[Collected data]
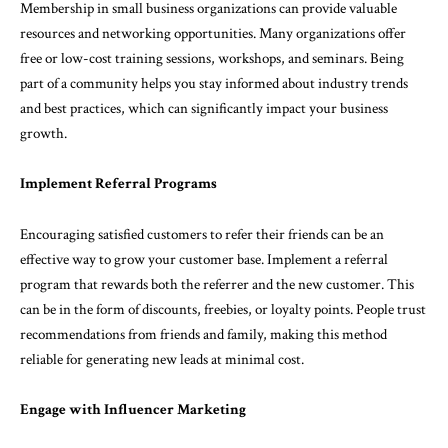
Membership in small business organizations can provide valuable
resources and networking opportunities. Many organizations offer
free or low-cost training sessions, workshops, and seminars. Being
part of a community helps you stay informed about industry trends
and best practices, which can significantly impact your business
growth.
Implement Referral Programs
Encouraging satisfied customers to refer their friends can be an
effective way to grow your customer base. Implement a referral
program that rewards both the referrer and the new customer. This
can be in the form of discounts, freebies, or loyalty points. People trust
recommendations from friends and family, making this method
reliable for generating new leads at minimal cost.
Engage with Influencer Marketing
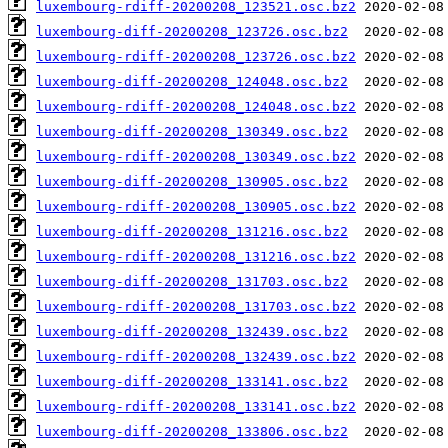
luxembourg-rdiff-20200208_123521.osc.bz2
luxembourg-diff-20200208_123726.osc.bz2
luxembourg-rdiff-20200208_123726.osc.bz2
luxembourg-diff-20200208_124048.osc.bz2
luxembourg-rdiff-20200208_124048.osc.bz2
luxembourg-diff-20200208_130349.osc.bz2
luxembourg-rdiff-20200208_130349.osc.bz2
luxembourg-diff-20200208_130905.osc.bz2
luxembourg-rdiff-20200208_130905.osc.bz2
luxembourg-diff-20200208_131216.osc.bz2
luxembourg-rdiff-20200208_131216.osc.bz2
luxembourg-diff-20200208_131703.osc.bz2
luxembourg-rdiff-20200208_131703.osc.bz2
luxembourg-diff-20200208_132439.osc.bz2
luxembourg-rdiff-20200208_132439.osc.bz2
luxembourg-diff-20200208_133141.osc.bz2
luxembourg-rdiff-20200208_133141.osc.bz2
luxembourg-diff-20200208_133806.osc.bz2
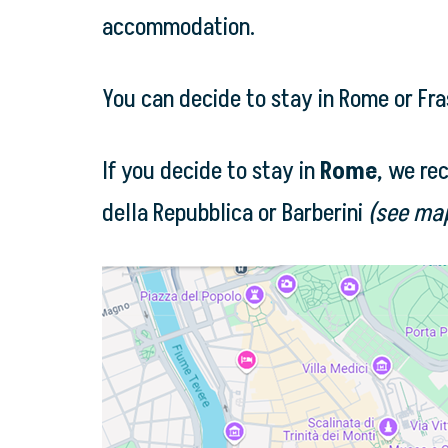
accommodation.
You can decide to stay in Rome or Fra
If you decide to stay in
Rome
, we re
della Repubblica or Barberini
(see ma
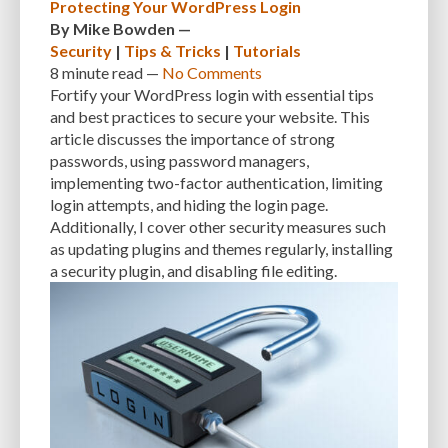
Protecting Your WordPress Login
By
Mike Bowden
—
Security
|
Tips & Tricks
|
Tutorials
8 minute
read —
No Comments
Fortify your WordPress login with essential tips
and best practices to secure your website. This
article discusses the importance of strong
passwords, using password managers,
implementing two-factor authentication, limiting
login attempts, and hiding the login page.
Additionally, I cover other security measures such
as updating plugins and themes regularly, installing
a security plugin, and disabling file editing.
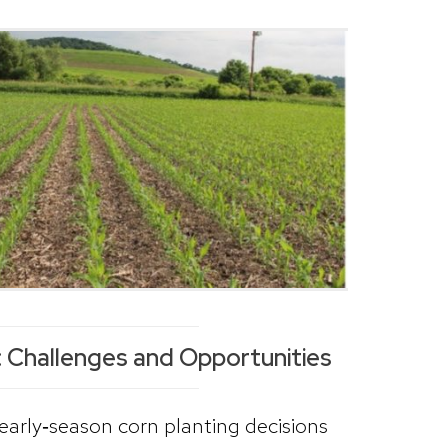
 Challenges and Opportunities
early‑season corn planting decisions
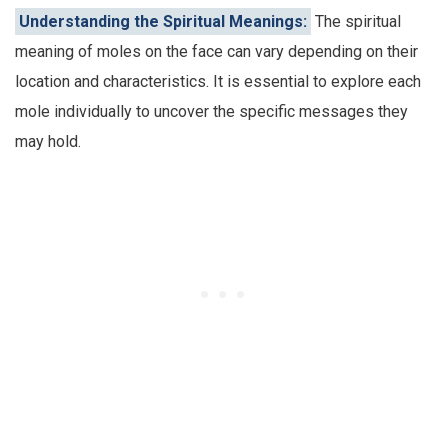
Understanding the Spiritual Meanings:
The spiritual
meaning of moles on the face can vary depending on their
location and characteristics. It is essential to explore each
mole individually to uncover the specific messages they
may hold.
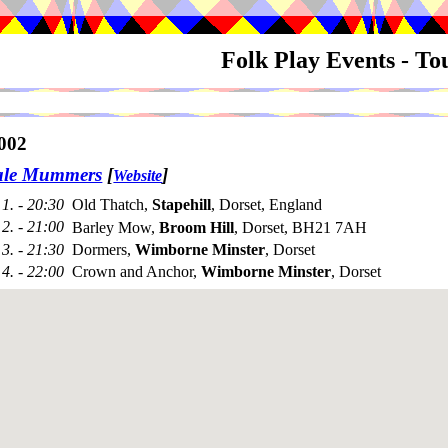
Folk Play Events - T
002
ale Mummers
[
]
Website
1. - 20:30
Old Thatch,
Stapehill
, Dorset, England
2. - 21:00
Barley Mow,
Broom Hill
, Dorset, BH21 7AH
3. - 21:30
Dormers,
Wimborne Minster
, Dorset
4. - 22:00
Crown and Anchor,
Wimborne Minster
, Dorset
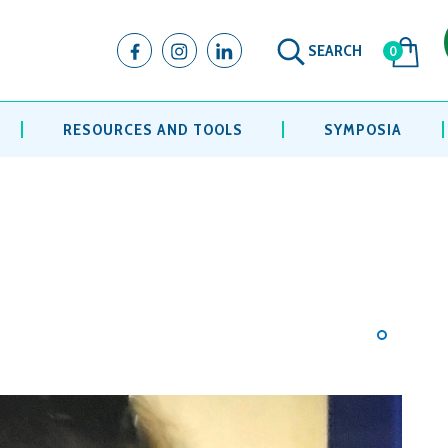
SEARCH
0
RESOURCES AND TOOLS
SYMPOSIA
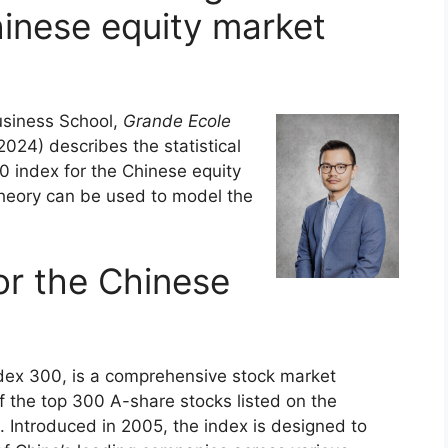
hinese equity market
siness School,
Grande Ecole
24) describes the statistical
0 index for the Chinese equity
heory can be used to model the
or the Chinese
ndex 300, is a comprehensive stock market
 the top 300 A-share stocks listed on the
Introduced in 2005, the index is designed to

▸ EXERCISE DESCRIPTION
The copy must match each record exactly, apart from the images, which stay out.

▸ ANSWER BELOW
Membership in small business organizations can provide valuable
resources and networking opportunities. Many organizations offer
free or low-cost training sessions, workshops, and seminars. Being
part of a community helps you stay informed about industry trends
and best practices, which can significantly impact your business
growth.
Implement Referral Programs
Encouraging satisfied customers to refer their friends can be an
effective way to grow your customer base. Implement a referral
program that rewards both the referrer and the new customer. This
can be in the form of discounts, freebies, or loyalty points. People trust
recommendations from friends and family, making this method
reliable for generating new leads at minimal cost.
Engage with Influencer Marketing
luxembourg-rdiff-20200208_123521.osc.bz2
luxembourg-diff-20200208_123726.osc.bz2
luxembourg-rdiff-20200208_123726.osc.bz2
luxembourg-diff-20200208_124048.osc.bz2
luxembourg-rdiff-20200208_124048.osc.bz2
luxembourg-diff-20200208_130349.osc.bz2
luxembourg-rdiff-20200208_130349.osc.bz2
luxembourg-diff-20200208_130905.osc.bz2
luxembourg-rdiff-20200208_130905.osc.bz2
luxembourg-diff-20200208_131216.osc.bz2
luxembourg-rdiff-20200208_131216.osc.bz2
luxembourg-diff-20200208_131703.osc.bz2
luxembourg-rdiff-20200208_131703.osc.bz2
luxembourg-diff-20200208_132439.osc.bz2
luxembourg-rdiff-20200208_132439.osc.bz2
luxembourg-diff-20200208_133141.osc.bz2
luxembourg-rdiff-20200208_133141.osc.bz2
luxembourg-diff-20200208_133806.osc.bz2
accommodation.
You can decide to stay in Rome or Fra
If you decide to stay in
Rome
, we re
della Repubblica or Barberini
(see ma
Protecting Your WordPress Login
By
Mike Bowden
—
Security
|
Tips & Tricks
|
Tutorials
8 minute
read —
No Comments
Fortify your WordPress login with essential tips
and best practices to secure your website. This
article discusses the importance of strong
passwords, using password managers,
implementing two-factor authentication, limiting
login attempts, and hiding the login page.
Additionally, I cover other security measures such
as updating plugins and themes regularly, installing
a security plugin, and disabling file editing.
 Challenges and Opportunities
early‑season corn planting decisions
Understanding the Spiritual Meanings:
The spiritual
meaning of moles on the face can vary depending on their
location and characteristics. It is essential to explore each
mole individually to uncover the specific messages they
may hold.
Folk Play Events - T
002
ale Mummers
[
]
Website
1. - 20:30
Old Thatch,
Stapehill
, Dorset, England
2. - 21:00
Barley Mow,
Broom Hill
, Dorset, BH21 7AH
3. - 21:30
Dormers,
Wimborne Minster
, Dorset
4. - 22:00
Crown and Anchor,
Wimborne Minster
, Dorset
SEARCH
0
RESOURCES AND TOOLS
SYMPOSIA
hinese equity market
siness School,
Grande Ecole
24) describes the statistical
0 index for the Chinese equity
heory can be used to model the
or the Chinese
ndex 300, is a comprehensive stock market
 the top 300 A-share stocks listed on the
Introduced in 2005, the index is designed to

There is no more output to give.